I’ve particularly enjoyed the narrative beats of Destiny 2’s latest arc, the Season of the Lost. The return of two queens – Mara Sov and Savathûn – as central characters feels momentous and exciting. And the Astral Alignment activity was simultaneously fun and characterized by a compelling story wrapper: building a bridge that would eventually result in a chance to break Savathûn free of her prison and hopefully retrieve the long-lost Osiris.
This week, the new Exorcism mission brought a close to the overarching Season of the Lost storyline, and set the stage for the big Witch Queen expansion. As an event structure, it totally hits the mark for what I’d like to see from living games like Destiny. Here we had a significant story beat wrapped in a custom mission. Like the Astral Alignment activity that preceded it, it was matchmade, so it could be enjoyed by solo players and friend groups alike. The mission itself was exciting and action-packed but not so tricky that a broad spectrum of player skills couldn’t surpass it. And, perhaps most importantly, it offered a thrilling onramp to the next piece of content on the way in The Witch Queen expansion. We had an electrifying chase across a bridge, a desperate stand to defend the queen, and a literal exorcism – fun stuff. Like a post-credits sequence in a big comic book movie, the concluding moments of the connected cinematic cutscene feed into excitement about what comes next.
In all those ways, it’s a model for what I’d like to see from ongoing living game worlds. A growing and dynamic fiction make a game world feel like a real place, and I’m more immersed in that fiction if I feel like I’m playing a pivotal role in the big moments that shape its future. I’d much rather have cinematic moments accompanied by novel gameplay experiences, as this Exorcism mission turned out to be.
At the same time, anyone who played the event when it launched last week can tell you that not everything went off without a hitch.
Perhaps the biggest offender was one of those mistakes that developers must dread. The final crucial narrative cutscene that wraps up not just the mission but the entire season, turned out to be skippable. And skippable by any member of the current matchmade fireteam. As I excitedly sat to see the story’s conclusion last Tuesday, I was suddenly ejected back to orbit, the story beat incomplete.
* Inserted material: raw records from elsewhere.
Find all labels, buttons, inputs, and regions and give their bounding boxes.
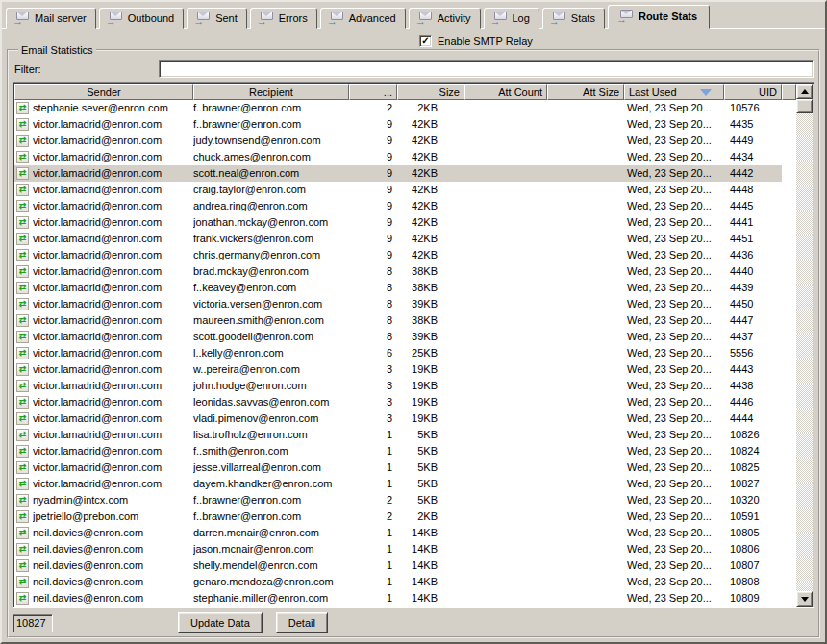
table-row[interactable]: ⇄ victor.lamadrid@enron.com f..brawner@e…	[14, 116, 782, 133]
size-cell: 19KB	[397, 394, 464, 410]
table-row[interactable]: ⇄ victor.lamadrid@enron.com jesse.villar…	[14, 459, 782, 476]
table-row[interactable]: ⇄ jpetriello@prebon.com f..brawner@enron…	[14, 508, 782, 525]
route-icon: ⇄	[16, 233, 29, 245]
tab[interactable]: → Stats	[542, 8, 605, 29]
scroll-up-button[interactable]	[796, 84, 813, 99]
size-cell: 25KB	[397, 345, 464, 361]
table-row[interactable]: ⇄ victor.lamadrid@enron.com lisa.trofhol…	[14, 427, 782, 443]
table-row[interactable]: ⇄ victor.lamadrid@enron.com john.hodge@e…	[14, 378, 782, 394]
tab[interactable]: → Log	[484, 8, 539, 29]
count-cell: 1	[349, 459, 397, 476]
att-size-cell	[547, 345, 624, 361]
table-row[interactable]: ⇄ victor.lamadrid@enron.com chris.german…	[14, 247, 782, 263]
table-row[interactable]: ⇄ victor.lamadrid@enron.com chuck.ames@e…	[14, 149, 782, 165]
table-row[interactable]: ⇄ victor.lamadrid@enron.com dayem.khandk…	[14, 476, 782, 492]
table-row[interactable]: ⇄ victor.lamadrid@enron.com craig.taylor…	[14, 182, 782, 198]
tab[interactable]: → Mail server	[6, 8, 96, 29]
uid-cell: 10826	[724, 427, 782, 443]
table-row[interactable]: ⇄ victor.lamadrid@enron.com victoria.ver…	[14, 296, 782, 312]
table-row[interactable]: ⇄ victor.lamadrid@enron.com brad.mckay@e…	[14, 263, 782, 280]
column-header-recipient[interactable]: Recipient	[193, 84, 349, 100]
sender-cell: victor.lamadrid@enron.com	[33, 361, 162, 378]
last-used-cell: Wed, 23 Sep 20...	[624, 116, 724, 133]
column-header-sender[interactable]: Sender	[14, 84, 193, 100]
uid-cell: 10824	[724, 443, 782, 459]
table-row[interactable]: ⇄ neil.davies@enron.com jason.mcnair@enr…	[14, 541, 782, 557]
detail-button[interactable]: Detail	[276, 612, 328, 633]
table-row[interactable]: ⇄ neil.davies@enron.com genaro.mendoza@e…	[14, 574, 782, 590]
tab[interactable]: → Outbound	[99, 8, 184, 29]
tab[interactable]: → Activity	[409, 8, 481, 29]
mail-forward-icon: →	[617, 10, 634, 22]
last-used-cell: Wed, 23 Sep 20...	[624, 345, 724, 361]
scroll-down-button[interactable]	[796, 591, 813, 607]
table-body: ⇄ stephanie.sever@enron.com f..brawner@e…	[14, 100, 796, 607]
att-count-cell	[464, 263, 547, 280]
route-icon: ⇄	[16, 298, 29, 310]
uid-cell: 4448	[724, 182, 782, 198]
uid-cell: 10808	[724, 574, 782, 590]
table-row[interactable]: ⇄ victor.lamadrid@enron.com vladi.pimeno…	[14, 410, 782, 427]
table-row[interactable]: ⇄ victor.lamadrid@enron.com maureen.smit…	[14, 312, 782, 329]
count-cell: 6	[349, 345, 397, 361]
uid-cell: 4437	[724, 329, 782, 345]
table-row[interactable]: ⇄ victor.lamadrid@enron.com f..smith@enr…	[14, 443, 782, 459]
forward-arrow-icon: →	[257, 16, 267, 27]
table-row[interactable]: ⇄ victor.lamadrid@enron.com frank.vicker…	[14, 231, 782, 247]
uid-cell: 10320	[724, 492, 782, 508]
count-cell: 1	[349, 476, 397, 492]
table-row[interactable]: ⇄ victor.lamadrid@enron.com l..kelly@enr…	[14, 345, 782, 361]
table-row[interactable]: ⇄ nyadmin@intcx.com f..brawner@enron.com…	[14, 492, 782, 508]
scrollbar-thumb[interactable]	[796, 99, 813, 113]
table-row[interactable]: ⇄ victor.lamadrid@enron.com w..pereira@e…	[14, 361, 782, 378]
table-row[interactable]: ⇄ neil.davies@enron.com shelly.mendel@en…	[14, 557, 782, 574]
update-data-button[interactable]: Update Data	[178, 612, 263, 633]
tab[interactable]: → Errors	[250, 8, 317, 29]
tab[interactable]: → Route Stats	[608, 5, 710, 29]
tab[interactable]: → Sent	[187, 8, 247, 29]
sender-cell: victor.lamadrid@enron.com	[33, 345, 162, 361]
sender-cell: victor.lamadrid@enron.com	[33, 133, 162, 149]
att-size-cell	[547, 410, 624, 427]
sender-cell: victor.lamadrid@enron.com	[33, 165, 162, 182]
column-header-uid[interactable]: UID	[724, 84, 782, 100]
column-header-att-size[interactable]: Att Size	[547, 84, 624, 100]
att-count-cell	[464, 312, 547, 329]
forward-arrow-icon: →	[193, 16, 204, 27]
table-row[interactable]: ⇄ victor.lamadrid@enron.com f..keavey@en…	[14, 280, 782, 296]
table-row[interactable]: ⇄ stephanie.sever@enron.com f..brawner@e…	[14, 100, 782, 116]
table-row[interactable]: ⇄ victor.lamadrid@enron.com leonidas.sav…	[14, 394, 782, 410]
sender-cell: victor.lamadrid@enron.com	[33, 231, 162, 247]
table-row[interactable]: ⇄ victor.lamadrid@enron.com scott.goodel…	[14, 329, 782, 345]
scrollbar-track[interactable]	[796, 113, 813, 591]
column-header-stub	[782, 84, 796, 100]
column-header-att-count[interactable]: Att Count	[464, 84, 547, 100]
count-cell: 1	[349, 574, 397, 590]
att-size-cell	[547, 296, 624, 312]
tab-bar: → Mail server → Outbound → Sent →	[2, 2, 825, 28]
table-row[interactable]: ⇄ victor.lamadrid@enron.com andrea.ring@…	[14, 198, 782, 214]
recipient-cell: dayem.khandker@enron.com	[193, 476, 349, 492]
column-header-count[interactable]: ...	[349, 84, 397, 100]
tab[interactable]: → Advanced	[320, 8, 406, 29]
table-row[interactable]: ⇄ neil.davies@enron.com stephanie.miller…	[14, 590, 782, 607]
last-used-cell: Wed, 23 Sep 20...	[624, 100, 724, 116]
att-count-cell	[464, 329, 547, 345]
uid-cell: 4447	[724, 312, 782, 329]
size-cell: 5KB	[397, 476, 464, 492]
table-row[interactable]: ⇄ victor.lamadrid@enron.com scott.neal@e…	[14, 165, 782, 182]
column-header-last-used[interactable]: Last Used	[624, 84, 724, 100]
att-count-cell	[464, 492, 547, 508]
table-row[interactable]: ⇄ victor.lamadrid@enron.com judy.townsen…	[14, 133, 782, 149]
filter-input[interactable]	[159, 60, 814, 78]
vertical-scrollbar[interactable]	[796, 84, 813, 607]
table-row[interactable]: ⇄ neil.davies@enron.com darren.mcnair@en…	[14, 525, 782, 541]
column-header-size[interactable]: Size	[397, 84, 464, 100]
uid-cell: 10825	[724, 459, 782, 476]
recipient-cell: victoria.versen@enron.com	[193, 296, 349, 312]
uid-cell: 4441	[724, 214, 782, 231]
att-count-cell	[464, 410, 547, 427]
sender-cell: neil.davies@enron.com	[33, 541, 143, 557]
forward-arrow-icon: →	[616, 14, 627, 25]
table-row[interactable]: ⇄ victor.lamadrid@enron.com jonathan.mck…	[14, 214, 782, 231]
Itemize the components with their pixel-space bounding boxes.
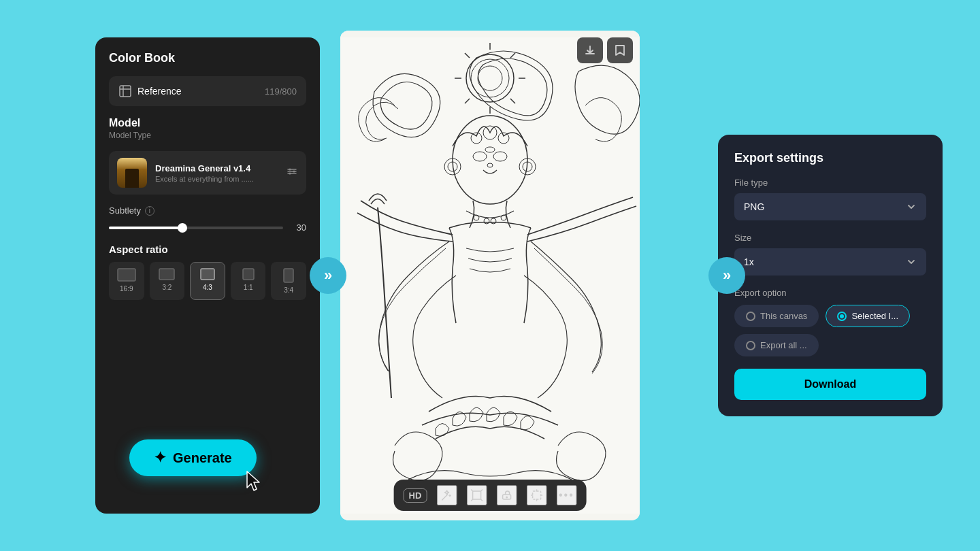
canvas-artwork-svg xyxy=(340,31,640,520)
model-thumbnail xyxy=(117,158,147,188)
canvas-toolbar-bottom: HD xyxy=(394,480,587,511)
slider-value: 30 xyxy=(290,222,306,233)
model-thumb-figure xyxy=(125,169,139,188)
right-arrow-indicator: » xyxy=(708,257,745,294)
svg-point-3 xyxy=(289,173,291,175)
panel-title: Color Book xyxy=(109,51,306,65)
subtlety-info-icon: i xyxy=(145,206,154,216)
svg-rect-7 xyxy=(243,269,254,280)
svg-rect-5 xyxy=(159,269,174,280)
left-arrow-indicator: » xyxy=(310,257,346,294)
size-value: 1x xyxy=(744,256,754,267)
size-label: Size xyxy=(734,233,926,243)
download-button[interactable]: Download xyxy=(734,369,926,400)
transform-button[interactable] xyxy=(526,485,546,505)
more-dots: ••• xyxy=(559,489,574,501)
export-all-radio xyxy=(746,341,755,350)
aspect-btn-3-2[interactable]: 3:2 xyxy=(150,262,185,300)
svg-point-39 xyxy=(506,497,508,499)
slider-container: 30 xyxy=(109,222,306,233)
aspect-label-16-9: 16:9 xyxy=(120,285,133,293)
aspect-icon-3-2 xyxy=(159,268,175,280)
model-card[interactable]: Dreamina General v1.4 Excels at everythi… xyxy=(109,151,306,195)
reference-count: 119/800 xyxy=(265,86,297,97)
more-button[interactable]: ••• xyxy=(556,485,576,505)
this-canvas-label: This canvas xyxy=(760,311,807,321)
size-section: Size 1x xyxy=(734,233,926,276)
model-desc: Excels at everything from ...... xyxy=(155,175,278,183)
generate-star-icon: ✦ xyxy=(154,449,166,467)
aspect-label-3-4: 3:4 xyxy=(284,286,293,294)
size-chevron-down-icon xyxy=(906,256,917,267)
canvas-bookmark-button[interactable] xyxy=(607,37,633,63)
canvas-container: HD xyxy=(340,31,640,520)
file-type-select[interactable]: PNG xyxy=(734,193,926,220)
canvas-toolbar-top xyxy=(577,37,633,63)
aspect-icon-4-3 xyxy=(200,268,215,280)
aspect-label-1-1: 1:1 xyxy=(244,284,253,291)
selected-label: Selected I... xyxy=(851,311,898,321)
aspect-icon-1-1 xyxy=(242,268,255,280)
model-section-title: Model xyxy=(109,117,306,129)
model-section: Model Model Type xyxy=(109,117,306,140)
export-all-option[interactable]: Export all ... xyxy=(734,334,819,356)
slider-thumb[interactable] xyxy=(178,223,187,233)
pen-button[interactable] xyxy=(496,485,517,505)
selected-option[interactable]: Selected I... xyxy=(826,305,910,327)
model-name: Dreamina General v1.4 xyxy=(155,163,278,173)
aspect-ratio-title: Aspect ratio xyxy=(109,244,306,255)
reference-icon xyxy=(118,84,132,98)
canvas-image xyxy=(340,31,640,520)
this-canvas-option[interactable]: This canvas xyxy=(734,305,819,327)
aspect-icon-16-9 xyxy=(117,268,136,282)
export-title: Export settings xyxy=(734,151,926,165)
svg-point-1 xyxy=(289,169,291,171)
size-select[interactable]: 1x xyxy=(734,248,926,276)
magic-wand-button[interactable] xyxy=(436,485,457,505)
file-type-value: PNG xyxy=(744,201,764,212)
export-options-row: This canvas Selected I... xyxy=(734,305,926,327)
export-all-row: Export all ... xyxy=(734,334,926,356)
canvas-download-button[interactable] xyxy=(577,37,603,63)
model-thumb-inner xyxy=(117,158,147,188)
subtlety-row: Subtlety i xyxy=(109,205,306,216)
aspect-btn-16-9[interactable]: 16:9 xyxy=(109,262,144,300)
crop-button[interactable] xyxy=(466,485,487,505)
left-arrow-icon: » xyxy=(324,267,332,284)
aspect-grid: 16:9 3:2 4:3 xyxy=(109,262,306,300)
aspect-btn-1-1[interactable]: 1:1 xyxy=(231,262,266,300)
svg-point-2 xyxy=(293,171,295,173)
model-type-label: Model Type xyxy=(109,131,306,140)
svg-rect-40 xyxy=(532,491,540,499)
slider-fill xyxy=(109,227,182,229)
svg-rect-4 xyxy=(118,269,135,281)
main-container: Color Book Reference 119/800 Model Model… xyxy=(0,0,980,551)
slider-track[interactable] xyxy=(109,227,283,229)
generate-button[interactable]: ✦ Generate xyxy=(129,439,257,476)
hd-button[interactable]: HD xyxy=(404,488,427,503)
chevron-down-icon xyxy=(906,201,917,212)
reference-bar[interactable]: Reference 119/800 xyxy=(109,76,306,106)
aspect-btn-4-3[interactable]: 4:3 xyxy=(190,262,225,300)
reference-left: Reference xyxy=(118,84,182,98)
generate-btn-container: ✦ Generate xyxy=(129,439,257,476)
subtlety-label: Subtlety xyxy=(109,205,141,216)
model-info: Dreamina General v1.4 Excels at everythi… xyxy=(155,163,278,183)
aspect-btn-3-4[interactable]: 3:4 xyxy=(271,262,306,300)
svg-rect-6 xyxy=(201,269,214,280)
export-option-label: Export option xyxy=(734,288,926,298)
model-settings-icon[interactable] xyxy=(286,165,298,180)
svg-rect-0 xyxy=(120,86,131,97)
aspect-label-4-3: 4:3 xyxy=(203,284,212,291)
svg-rect-37 xyxy=(472,491,480,499)
file-type-label: File type xyxy=(734,178,926,188)
aspect-label-3-2: 3:2 xyxy=(162,284,172,291)
file-type-section: File type PNG xyxy=(734,178,926,220)
aspect-ratio-section: Aspect ratio 16:9 3:2 xyxy=(109,244,306,300)
generate-button-label: Generate xyxy=(173,450,232,466)
export-option-section: Export option This canvas Selected I... … xyxy=(734,288,926,356)
export-panel: Export settings File type PNG Size 1x Ex… xyxy=(718,135,943,416)
export-all-label: Export all ... xyxy=(760,340,807,350)
aspect-icon-3-4 xyxy=(283,268,294,283)
svg-rect-8 xyxy=(284,269,293,282)
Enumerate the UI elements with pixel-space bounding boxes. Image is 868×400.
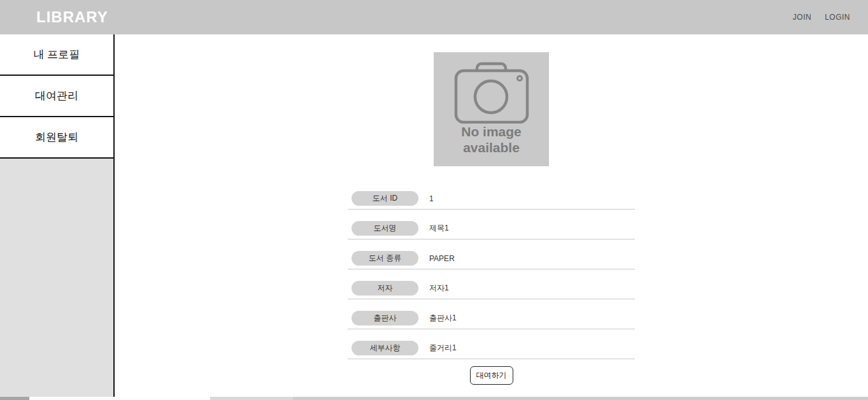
- camera-icon: [441, 60, 541, 124]
- bottom-scrollbar[interactable]: [0, 397, 868, 400]
- field-label-pill: 도서명: [352, 221, 418, 236]
- book-cover-placeholder: No image available: [434, 52, 549, 166]
- field-label-pill: 저자: [352, 281, 418, 296]
- rent-button[interactable]: 대여하기: [470, 366, 513, 385]
- brand-logo[interactable]: LIBRARY: [36, 8, 108, 26]
- sidebar-item-profile[interactable]: 내 프로필: [0, 34, 113, 76]
- header-nav: JOIN LOGIN: [793, 13, 850, 22]
- field-label-pill: 도서 ID: [352, 191, 418, 206]
- scrollbar-segment: [293, 397, 868, 400]
- sidebar-item-label: 대여관리: [35, 89, 78, 103]
- no-image-text: No image available: [461, 124, 522, 155]
- field-label-pill: 도서 종류: [352, 251, 418, 266]
- login-link[interactable]: LOGIN: [825, 13, 850, 22]
- sidebar: 내 프로필 대여관리 회원탈퇴: [0, 34, 115, 397]
- app-header: LIBRARY JOIN LOGIN: [0, 0, 868, 34]
- join-link[interactable]: JOIN: [793, 13, 811, 22]
- sidebar-item-label: 회원탈퇴: [35, 130, 78, 145]
- field-value: PAPER: [429, 254, 455, 263]
- field-value: 제목1: [429, 223, 449, 234]
- rent-button-wrap: 대여하기: [348, 366, 635, 385]
- field-row-details: 세부사항 줄거리1: [348, 329, 635, 359]
- field-value: 출판사1: [429, 313, 457, 324]
- sidebar-item-rentals[interactable]: 대여관리: [0, 76, 113, 117]
- sidebar-filler: [0, 159, 113, 397]
- book-detail-fields: 도서 ID 1 도서명 제목1 도서 종류 PAPER 저자 저자1 출판사: [348, 180, 635, 359]
- book-detail-panel: No image available 도서 ID 1 도서명 제목1 도서 종류…: [348, 52, 635, 385]
- page-body: 내 프로필 대여관리 회원탈퇴 No image available: [0, 34, 868, 397]
- field-row-type: 도서 종류 PAPER: [348, 239, 635, 269]
- field-label-pill: 세부사항: [352, 341, 418, 355]
- field-row-title: 도서명 제목1: [348, 210, 635, 239]
- scrollbar-segment: [210, 397, 293, 400]
- field-value: 1: [429, 194, 434, 203]
- main-content: No image available 도서 ID 1 도서명 제목1 도서 종류…: [115, 34, 868, 397]
- scrollbar-segment: [29, 397, 210, 400]
- field-row-id: 도서 ID 1: [348, 180, 635, 210]
- field-value: 줄거리1: [429, 343, 457, 354]
- sidebar-item-label: 내 프로필: [34, 47, 80, 62]
- field-label-pill: 출판사: [352, 311, 418, 325]
- field-value: 저자1: [429, 283, 449, 294]
- sidebar-item-withdraw[interactable]: 회원탈퇴: [0, 117, 113, 159]
- scrollbar-segment: [0, 397, 29, 400]
- field-row-author: 저자 저자1: [348, 269, 635, 299]
- field-row-publisher: 출판사 출판사1: [348, 299, 635, 329]
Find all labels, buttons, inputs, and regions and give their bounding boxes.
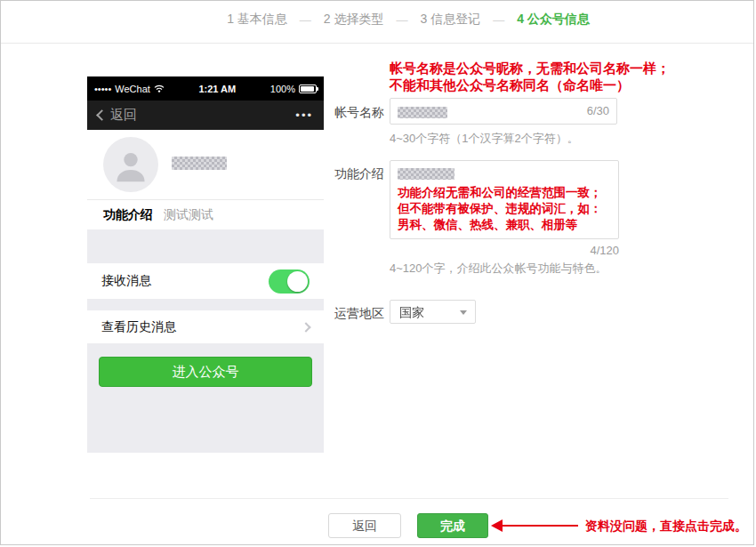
phone-status-bar: ••••• WeChat 1:21 AM 100% — [87, 76, 324, 101]
battery-percent: 100% — [270, 84, 295, 94]
chevron-down-icon — [460, 310, 467, 315]
battery-icon — [299, 84, 317, 93]
intro-annotation-line: 男科、微信、热线、兼职、相册等 — [398, 217, 602, 233]
intro-preview-value: 测试测试 — [164, 207, 213, 223]
avatar — [103, 137, 158, 192]
step-4-account-info: 4 公众号信息 — [517, 12, 590, 28]
intro-preview-row: 功能介绍 测试测试 — [87, 199, 324, 229]
account-name-helper: 4~30个字符（1个汉字算2个字符）。 — [390, 131, 579, 147]
phone-preview: ••••• WeChat 1:21 AM 100% 返回 ••• — [87, 76, 324, 453]
step-separator: — — [300, 13, 311, 27]
region-label: 运营地区 — [334, 306, 384, 322]
chevron-right-icon — [301, 322, 310, 332]
intro-annotation-line: 但不能带有被保护、违规的词汇，如： — [398, 201, 602, 217]
receive-messages-row[interactable]: 接收消息 — [87, 263, 324, 299]
back-chevron-icon[interactable] — [96, 109, 108, 121]
region-selected-value: 国家 — [399, 305, 424, 321]
finish-button[interactable]: 完成 — [417, 513, 488, 538]
account-profile-card — [87, 130, 324, 199]
intro-annotation: 功能介绍无需和公司的经营范围一致； 但不能带有被保护、违规的词汇，如： 男科、微… — [398, 185, 602, 233]
history-messages-label: 查看历史消息 — [101, 319, 176, 335]
enter-account-button[interactable]: 进入公众号 — [99, 357, 312, 387]
intro-counter: 4/120 — [390, 244, 619, 257]
step-1-basic-info: 1 基本信息 — [227, 12, 287, 28]
history-messages-row[interactable]: 查看历史消息 — [87, 310, 324, 343]
finish-annotation: 资料没问题，直接点击完成。 — [585, 519, 747, 535]
footer-divider — [90, 498, 728, 499]
more-menu-icon[interactable]: ••• — [295, 109, 313, 122]
account-name-input[interactable]: 6/30 — [390, 98, 617, 125]
status-time: 1:21 AM — [165, 84, 270, 94]
account-name-counter: 6/30 — [587, 104, 609, 117]
censored-account-name — [172, 157, 227, 170]
red-arrow-line — [502, 525, 578, 527]
account-name-label: 帐号名称 — [334, 105, 384, 121]
carrier-label: WeChat — [115, 84, 150, 94]
censored-account-name-value — [398, 107, 447, 118]
signal-dots-icon: ••••• — [94, 84, 111, 94]
region-select[interactable]: 国家 — [390, 300, 476, 324]
phone-nav-bar: 返回 ••• — [87, 101, 324, 130]
intro-textarea[interactable]: 功能介绍无需和公司的经营范围一致； 但不能带有被保护、违规的词汇，如： 男科、微… — [390, 160, 619, 239]
intro-preview-label: 功能介绍 — [103, 207, 153, 223]
step-3-info-register: 3 信息登记 — [421, 12, 481, 28]
intro-label: 功能介绍 — [334, 166, 384, 182]
intro-helper: 4~120个字，介绍此公众帐号功能与特色。 — [390, 261, 607, 277]
step-separator: — — [493, 13, 504, 27]
receive-toggle-on[interactable] — [269, 269, 310, 294]
registration-page: 1 基本信息 — 2 选择类型 — 3 信息登记 — 4 公众号信息 •••••… — [0, 0, 754, 545]
back-button[interactable]: 返回 — [328, 513, 401, 538]
account-name-annotation: 帐号名称是公众号昵称，无需和公司名称一样；不能和其他公众号名称同名（命名唯一） — [390, 60, 680, 93]
censored-intro-value — [398, 168, 454, 180]
intro-annotation-line: 功能介绍无需和公司的经营范围一致； — [398, 185, 602, 201]
steps-header: 1 基本信息 — 2 选择类型 — 3 信息登记 — 4 公众号信息 — [1, 12, 753, 28]
person-icon — [111, 146, 150, 185]
step-separator: — — [397, 13, 408, 27]
phone-back-label[interactable]: 返回 — [110, 107, 137, 124]
receive-messages-label: 接收消息 — [101, 273, 151, 289]
step-2-choose-type: 2 选择类型 — [324, 12, 384, 28]
header-divider — [1, 43, 753, 44]
wifi-icon — [154, 84, 165, 93]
My recourse was to watch a streamer’s recording of the event on YouTube. Presumably, it was a regretful thing that was overlooked in the final hours of what I’m sure was a challenging rollout of content. But, any way you cut it, it blunted the thrust of the narrative.
Another issue was more about timing. The Exorcism mission arrived literally months after concluding the rest of the season’s story for enthusiastic players of the seasonal content. It would be like reading an entire book in August and September, only to be asked to wait to read the final chapter in February. While I respect the desire to have a big moment right before the launch of a new expansion, the flow of the narrative was too broken up in this instance, further hampering my enjoyment.
Finally, I struggle with Bungie’s decision to make Exorcism such a short-term event. Unless Bungie surprises me by leaving the event in place when The Witch Queen launches (which seems very unlikely), it seems like this major story beat will only be available for one week of real-world time. I was fortunate that I was free this week to play, but what of my friend who is on vacation right now? Or the player who isn’t watching every moment of Destiny online chatter each week and simply misses that this is happening? I understand the desire to create a living world where players feel that they were present in a particular moment, so they have that special memory. But a single week, with little fanfare ahead of time about the nature of what was going to be on offer, feels like an especially egregious instance of fear-of-missing-out driving engagement. And that’s one thing I don’t want to see Bungie, or other studios, embrace as a model for living and ongoing games.
As it is, Destiny 2, in more general terms, has been on a solid roll with its narrative rollout in the past year. I dig the sense of momentum and dramatic weight we’ve seen from recent character beats and storylines. And I love that Bungie has embraced the depth and sci-fi sophistication of its broader lore in its narrative – the game is far better with increased complexity in its themes and heady concepts. The Exorcism mission is very close to what I want from a piece of bridge content that connects one season to the next, even if there were some big issues along the way.
Regardless of those problems, I’m gripped with excitement about what comes next in this big multi-year unfolding story. And we’re about to have a substantial injection of that story as The Witch Queen arrives tomorrow.